→ **Task description**: Look through the records below, and copy out every line that holds the string "just".

[[ Given entries open ]]

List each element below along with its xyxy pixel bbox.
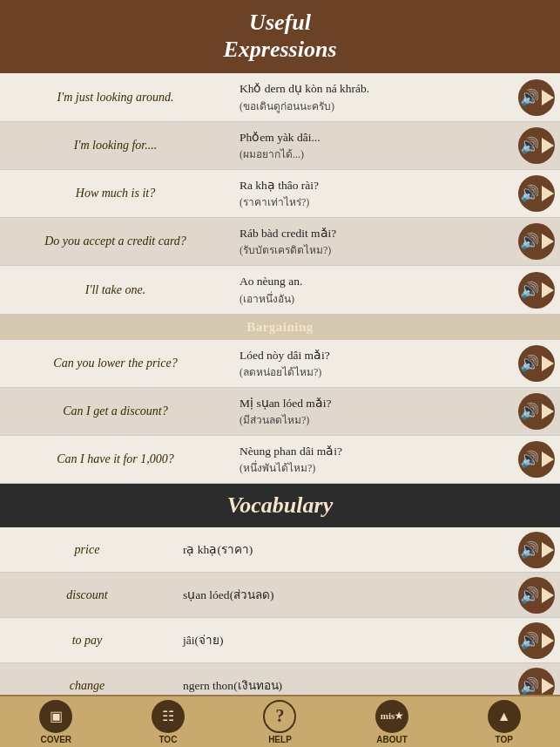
thai-translation: sụan lóed(ส่วนลด) xyxy=(174,580,518,611)
english-phrase: price xyxy=(0,536,174,564)
english-phrase: Do you accept a credit card? xyxy=(0,227,231,255)
top-label: TOP xyxy=(495,735,512,744)
thai-translation: Ra khạ thâo rài?(ราคาเท่าไหร่?) xyxy=(231,170,518,217)
audio-button[interactable]: 🔊 xyxy=(518,532,555,568)
audio-button[interactable]: 🔊 xyxy=(518,127,555,164)
header-title: Useful Expressions xyxy=(17,9,543,63)
thai-translation: Mị sụan lóed mǎi?(มีส่วนลดไหม?) xyxy=(231,388,518,435)
audio-button[interactable]: 🔊 xyxy=(518,79,555,116)
nav-top[interactable]: ▲ TOP xyxy=(488,700,521,744)
thai-translation: Khǒ dern dụ kòn ná khráb.(ขอเดินดูก่อนนะ… xyxy=(231,73,518,120)
help-label: HELP xyxy=(268,735,292,744)
toc-icon: ☷ xyxy=(152,700,185,733)
thai-translation: ngern thon(เงินทอน) xyxy=(174,670,518,695)
audio-button[interactable]: 🔊 xyxy=(518,223,555,260)
expressions-list: I'm just looking around.Khǒ dern dụ kòn … xyxy=(0,73,560,314)
bargaining-section-divider: Bargaining xyxy=(0,315,560,340)
table-row: I'll take one.Ao nèung an.(เอาหนึ่งอัน)🔊 xyxy=(0,266,560,314)
english-phrase: How much is it? xyxy=(0,180,231,207)
audio-button[interactable]: 🔊 xyxy=(518,272,555,309)
english-phrase: to pay xyxy=(0,627,174,655)
english-phrase: I'm just looking around. xyxy=(0,84,231,112)
top-icon: ▲ xyxy=(488,700,521,733)
about-icon: mis★ xyxy=(375,700,408,733)
vocabulary-list: pricerạ khạ(ราคา)🔊discountsụan lóed(ส่วน… xyxy=(0,527,560,695)
nav-toc[interactable]: ☷ TOC xyxy=(152,700,185,744)
about-label: ABOUT xyxy=(376,735,408,744)
table-row: How much is it?Ra khạ thâo rài?(ราคาเท่า… xyxy=(0,170,560,218)
audio-button[interactable]: 🔊 xyxy=(518,622,555,659)
english-phrase: change xyxy=(0,672,174,695)
thai-translation: rạ khạ(ราคา) xyxy=(174,534,518,566)
table-row: I'm just looking around.Khǒ dern dụ kòn … xyxy=(0,73,560,121)
english-phrase: Can you lower the price? xyxy=(0,350,231,377)
bargaining-list: Can you lower the price?Lóed nòy dâi mǎi… xyxy=(0,340,560,485)
english-phrase: Can I have it for 1,000? xyxy=(0,445,231,473)
thai-translation: Ráb bàd credit mǎi?(รับบัตรเครดิตไหม?) xyxy=(231,218,518,265)
thai-translation: Lóed nòy dâi mǎi?(ลดหน่อยได้ไหม?) xyxy=(231,340,518,387)
thai-translation: Phǒem yàk dâi...(ผมอยากได้...) xyxy=(231,122,518,169)
table-row: Can you lower the price?Lóed nòy dâi mǎi… xyxy=(0,340,560,388)
table-row: discountsụan lóed(ส่วนลด)🔊 xyxy=(0,573,560,618)
audio-button[interactable]: 🔊 xyxy=(518,668,555,695)
nav-about[interactable]: mis★ ABOUT xyxy=(375,700,408,744)
english-phrase: I'll take one. xyxy=(0,276,231,304)
thai-translation: Ao nèung an.(เอาหนึ่งอัน) xyxy=(231,266,518,313)
english-phrase: I'm looking for.... xyxy=(0,132,231,160)
toc-label: TOC xyxy=(159,735,177,744)
table-row: Can I get a discount?Mị sụan lóed mǎi?(ม… xyxy=(0,388,560,436)
thai-translation: Nèung phan dâi mǎi?(หนึ่งพันได้ไหม?) xyxy=(231,436,518,483)
audio-button[interactable]: 🔊 xyxy=(518,393,555,430)
audio-button[interactable]: 🔊 xyxy=(518,345,555,382)
cover-icon: ▣ xyxy=(39,700,72,733)
page-header: Useful Expressions xyxy=(0,0,560,73)
nav-cover[interactable]: ▣ COVER xyxy=(39,700,72,744)
english-phrase: Can I get a discount? xyxy=(0,397,231,425)
nav-help[interactable]: ? HELP xyxy=(263,700,296,744)
table-row: I'm looking for....Phǒem yàk dâi...(ผมอย… xyxy=(0,122,560,170)
audio-button[interactable]: 🔊 xyxy=(518,175,555,212)
help-icon: ? xyxy=(263,700,296,733)
cover-label: COVER xyxy=(41,735,72,744)
bottom-navigation: ▣ COVER ☷ TOC ? HELP mis★ ABOUT ▲ TOP xyxy=(0,695,560,747)
vocabulary-section-divider: Vocabulary xyxy=(0,484,560,527)
audio-button[interactable]: 🔊 xyxy=(518,577,555,614)
table-row: to payjâi(จ่าย)🔊 xyxy=(0,618,560,663)
english-phrase: discount xyxy=(0,581,174,609)
table-row: Do you accept a credit card?Ráb bàd cred… xyxy=(0,218,560,266)
audio-button[interactable]: 🔊 xyxy=(518,441,555,478)
table-row: pricerạ khạ(ราคา)🔊 xyxy=(0,527,560,573)
table-row: Can I have it for 1,000?Nèung phan dâi m… xyxy=(0,436,560,484)
table-row: changengern thon(เงินทอน)🔊 xyxy=(0,663,560,695)
thai-translation: jâi(จ่าย) xyxy=(174,625,518,656)
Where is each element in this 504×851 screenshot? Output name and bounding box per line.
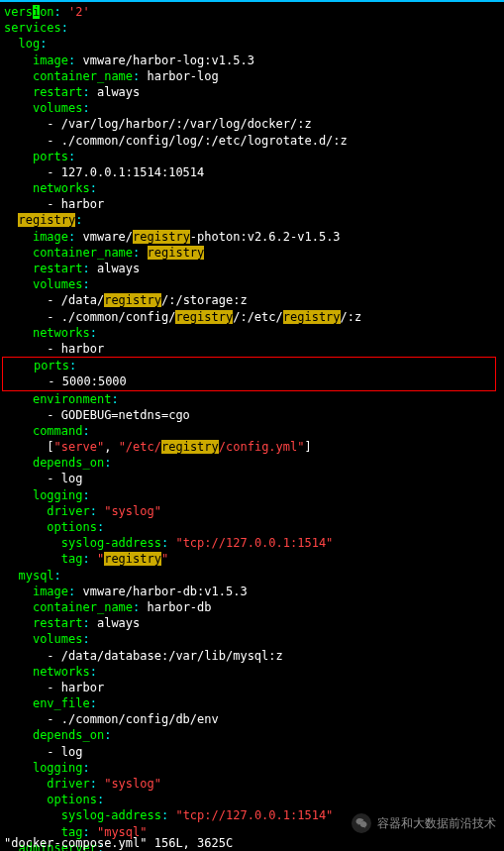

[[ Given entries closed ]]

→ **Answer**:
expressions-list: I'm just looking around.Khǒ dern dụ kòn … xyxy=(0,73,560,314)
english-phrase: I'm just looking around. xyxy=(0,84,231,112)
table-row: I'm just looking around.Khǒ dern dụ kòn … xyxy=(0,73,560,121)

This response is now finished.